NUCE Loss: Uncertainty-Aware Contractive Embeddings

Updated 18 December 2025

The paper introduces NUCE Loss, which combines per-sample uncertainty reweighting with prototype-based contraction to address extreme class imbalance and ambiguous cases.
The method leverages uncertainty-aware weighting to focus on low-confidence samples, thereby creating more calibrated and separable feature embeddings.
Empirical results show that NUCE Loss improves classification accuracy and F1-scores in both malicious content detection and medical imaging scenarios.

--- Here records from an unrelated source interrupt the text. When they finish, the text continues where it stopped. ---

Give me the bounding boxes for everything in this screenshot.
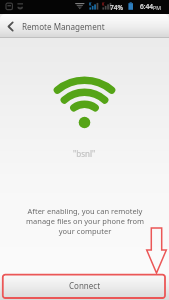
staticText: "bsnl" (73, 148, 96, 159)
staticText: PM (153, 4, 161, 11)
staticText: 74% (110, 3, 124, 12)
staticText: Connect (69, 280, 101, 291)
button[interactable]: Back (0, 14, 21, 38)
button[interactable]: Connect (0, 275, 169, 300)
staticText: 6:44 (140, 2, 154, 11)
staticText: Remote Management (22, 21, 105, 32)
staticText: After enabling, you can remotely manage … (26, 206, 144, 236)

The Novel Uncertainty-aware Contractive Embedding (NUCE) Loss is a supervised embedding and classification loss designed to address severe class imbalance and sample uncertainty in both positive-unlabeled (PU) and conventional settings. NUCE integrates uncertainty-aware weighting and contractive regularization, yielding more calibrated, separable, and robust feature spaces, particularly for tasks with rare, ambiguous, or noisy class boundaries. Initially introduced for malicious content detection under PU learning (Hossain et al., 1 Dec 2025) and further extended to medical imaging applications such as cytoplasmic string detection in human embryo time-lapse videos (Sohail et al., 10 Dec 2025), NUCE loss unifies sample-specific uncertainty quantification and prototype-based embedding contraction in a plug-and-play optimization framework.

1. Motivation and Problem Context

NUCE addresses two principal challenges common in imbalanced and difficult classification scenarios:

Extreme Class Imbalance and Ambiguity: In domains such as PU learning—where a small set $D^1 = \{(x_i, +1)\}$ is labeled positive and most examples $D^U = \{x_j\}$ remain unlabeled—standard contrastive or cross-entropy objectives fail to properly separate positive and negative instances due to ambiguous or misclassified samples. This issue is further exacerbated in medical imaging settings (e.g., cytoplasmic string detection), where the minority class may constitute as little as 2% of all examples and distinguishing features are subtle and low-contrast.
Latent Feature Compactness and Separability: Traditional prototype-based regularizers (e.g., Center Loss, Affinity Loss) encourage intra-class compactness but ignore sample-level uncertainty, while standard risk minimization underweights minority and hard samples.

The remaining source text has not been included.